This tool is designed to perform checks (see Rules) against your GraphQL documents (which contain one or more query, mutation or subscription operations and any associated fragments) before you ship them to production, to help ensure the safety of your servers. You should use it alongside other tooling such as trusted documents and GraphQL-ESLint to ensure you're shipping the best GraphQL you can.
This tools is designed to be safe to incorporate into your existing projects - it enables you to capture (and allowlist) the current state of your existing operations, called the "baseline", whilst enforcing more rigorous rules against future operations (and against new fields added to existing operations).

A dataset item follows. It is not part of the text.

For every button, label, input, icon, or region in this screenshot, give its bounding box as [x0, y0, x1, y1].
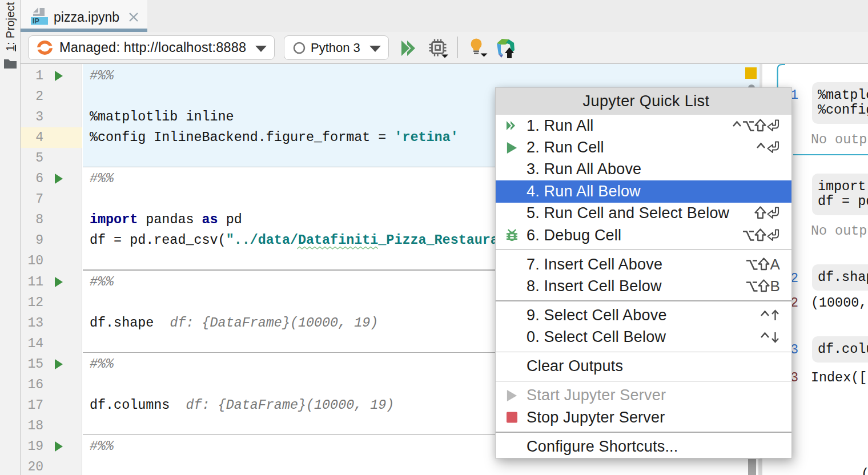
svg-text:IP: IP: [33, 17, 39, 25]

You can thus safely adopt this tool with strict rules enabled, even if you've been lenient with your GraphQL operations up until this point, without breaking existing operations. And you can change the configuration options at any point and simply reset the baseline to avoid having to adjust existing operations to match your new rules.
gqlcheck
by default uses all cores available on your processor to complete the
checks as fast as possible; to adjust this see Configuration.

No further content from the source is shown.